**Work instructions**
Could you give the entries back exactly as they stand, minus any pictures?

**Recorded information**
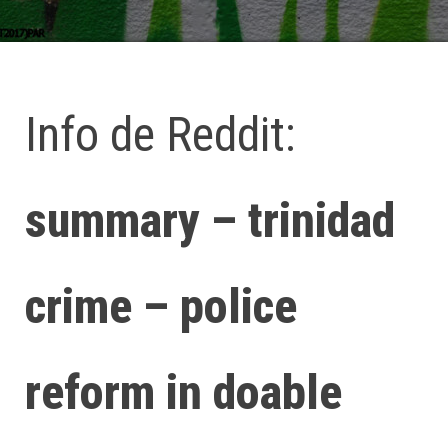
Info de Reddit:
summary – trinidad
crime – police
reform in doable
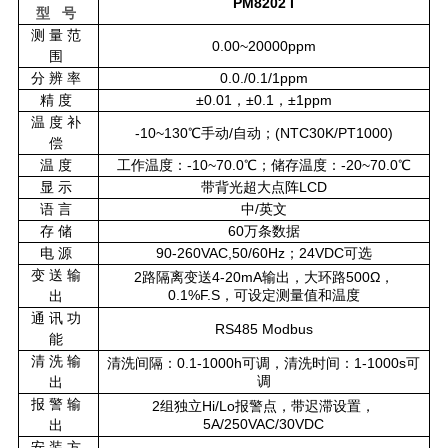
PM8202
I
型
号
测量范
0.00~20000ppm
围
分辨率
0.0./0.1/1ppm
精度
±0.01，±0.1，±1ppm
温度补
-10~130℃手动/自动；(NTC30K/PT1000)
偿
温度
工作温度：-10~70.0℃；储存温度：-20~70.0℃
显示
带背光超大点阵LCD
语言
中/英文
存储
60万条数据
电源
90-260VAC,50/60Hz；24VDC可选
变送输
2路隔离变送4-20mA输出，大环路500Ω，
0.1%F.S，可设定测量值和温度
出
通讯功
RS485 Modbus
能
清洗输
清洗间隔：0.1-1000h可调，清洗时间：1-1000s可
调
出
报警输
2组独立Hi/Lo报警点，带迟滞设置，
5A/250VAC/30VDC
出
安装方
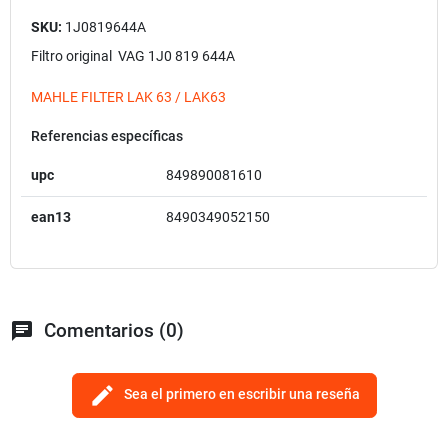
SKU:
1J0819644A
Filtro original VAG 1J0 819 644A
MAHLE FILTER LAK 63 / LAK63
Referencias específicas
upc
849890081610
ean13
8490349052150
chat
Comentarios (0)
edit
Sea el primero en escribir una reseña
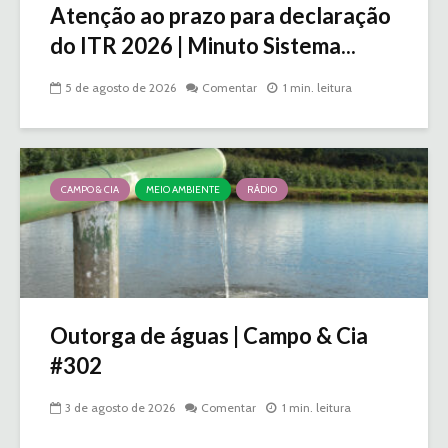
Atenção ao prazo para declaração
do ITR 2026 | Minuto Sistema...
5 de agosto de 2026
Comentar
1 min. leitura
CAMPO & CIA
MEIO AMBIENTE
RÁDIO
Outorga de águas | Campo & Cia
#302
3 de agosto de 2026
Comentar
1 min. leitura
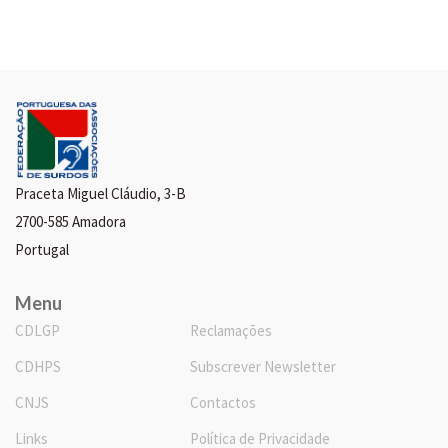
Praceta Miguel Cláudio, 3-B
2700-585 Amadora
Portugal
Menu
CDLGP
Reclamações
CDHPS
Subscrever Newsletter
CNJS
Contactos
Links
Política de Privacidade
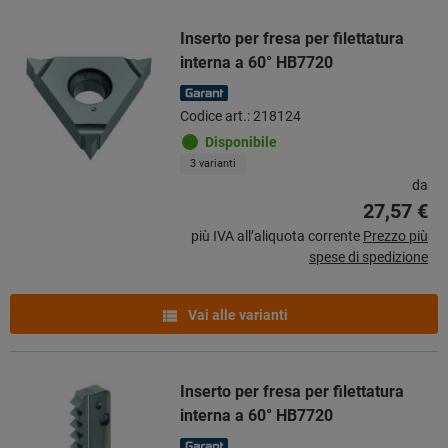
Inserto per fresa per filettatura
interna a 60° HB7720
Codice art.: 218124
Disponibile
3 varianti
da
27,57 €
più IVA all’aliquota corrente
Prezzo più
spese di spedizione
Vai alle varianti
Inserto per fresa per filettatura
interna a 60° HB7720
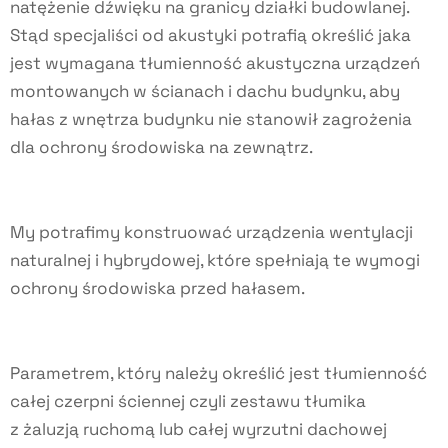
natężenie dźwięku na granicy działki budowlanej.
Stąd specjaliści od akustyki potrafią określić jaka
jest wymagana tłumienność akustyczna urządzeń
montowanych w ścianach i dachu budynku, aby
hałas z wnętrza budynku nie stanowił zagrożenia
dla ochrony środowiska na zewnątrz.
My potrafimy konstruować urządzenia wentylacji
naturalnej i hybrydowej, które spełniają te wymogi
ochrony środowiska przed hałasem.
Parametrem, który należy określić jest tłumienność
całej czerpni ściennej czyli zestawu tłumika
z żaluzją ruchomą lub całej wyrzutni dachowej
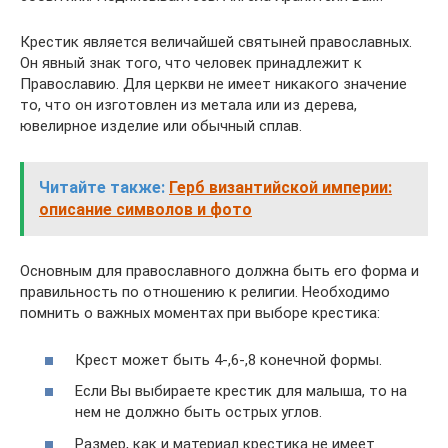
Крестик является величайшей святыней православных.
Он явный знак того, что человек принадлежит к
Православию. Для церкви не имеет никакого значение
то, что он изготовлен из метала или из дерева,
ювелирное изделие или обычный сплав.
Читайте также:
Герб византийской империи:
описание символов и фото
Основным для православного должна быть его форма и
правильность по отношению к религии. Необходимо
помнить о важных моментах при выборе крестика:
Крест может быть 4-,6-,8 конечной формы.
Если Вы выбираете крестик для малыша, то на
нем не должно быть острых углов.
Размер, как и материал крестика не имеет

**Result for this exercise**
Info de Reddit:
summary – trinidad
crime – police
reform in doable
PM8202
I
型
号
测量范
0.00~20000ppm
围
分辨率
0.0./0.1/1ppm
精度
±0.01，±0.1，±1ppm
温度补
-10~130℃手动/自动；(NTC30K/PT1000)
偿
温度
工作温度：-10~70.0℃；储存温度：-20~70.0℃
显示
带背光超大点阵LCD
语言
中/英文
存储
60万条数据
电源
90-260VAC,50/60Hz；24VDC可选
变送输
2路隔离变送4-20mA输出，大环路500Ω，
0.1%F.S，可设定测量值和温度
出
通讯功
RS485 Modbus
能
清洗输
清洗间隔：0.1-1000h可调，清洗时间：1-1000s可
调
出
报警输
2组独立Hi/Lo报警点，带迟滞设置，
5A/250VAC/30VDC
出
安装方
SKU:
1J0819644A
Filtro original VAG 1J0 819 644A
MAHLE FILTER LAK 63 / LAK63
Referencias específicas
upc
849890081610
ean13
8490349052150
chat
Comentarios (0)
edit
Sea el primero en escribir una reseña
Atenção ao prazo para declaração
do ITR 2026 | Minuto Sistema...
5 de agosto de 2026
Comentar
1 min. leitura
CAMPO & CIA
MEIO AMBIENTE
RÁDIO
Outorga de águas | Campo & Cia
#302
3 de agosto de 2026
Comentar
1 min. leitura
Praceta Miguel Cláudio, 3-B
2700-585 Amadora
Portugal
Menu
CDLGP
Reclamações
CDHPS
Subscrever Newsletter
CNJS
Contactos
Links
Política de Privacidade
Inserto per fresa per filettatura
interna a 60° HB7720
Codice art.: 218124
Disponibile
3 varianti
da
27,57 €
più IVA all’aliquota corrente
Prezzo più
spese di spedizione
Vai alle varianti
Inserto per fresa per filettatura
interna a 60° HB7720
natężenie dźwięku na granicy działki budowlanej.
Stąd specjaliści od akustyki potrafią określić jaka
jest wymagana tłumienność akustyczna urządzeń
montowanych w ścianach i dachu budynku, aby
hałas z wnętrza budynku nie stanowił zagrożenia
dla ochrony środowiska na zewnątrz.
My potrafimy konstruować urządzenia wentylacji
naturalnej i hybrydowej, które spełniają te wymogi
ochrony środowiska przed hałasem.
Parametrem, który należy określić jest tłumienność
całej czerpni ściennej czyli zestawu tłumika
z żaluzją ruchomą lub całej wyrzutni dachowej
Крестик является величайшей святыней православных.
Он явный знак того, что человек принадлежит к
Православию. Для церкви не имеет никакого значение
то, что он изготовлен из метала или из дерева,
ювелирное изделие или обычный сплав.
Читайте также:
Герб византийской империи:
описание символов и фото
Основным для православного должна быть его форма и
правильность по отношению к религии. Необходимо
помнить о важных моментах при выборе крестика:
Крест может быть 4-,6-,8 конечной формы.
Если Вы выбираете крестик для малыша, то на
нем не должно быть острых углов.
Размер, как и материал крестика не имеет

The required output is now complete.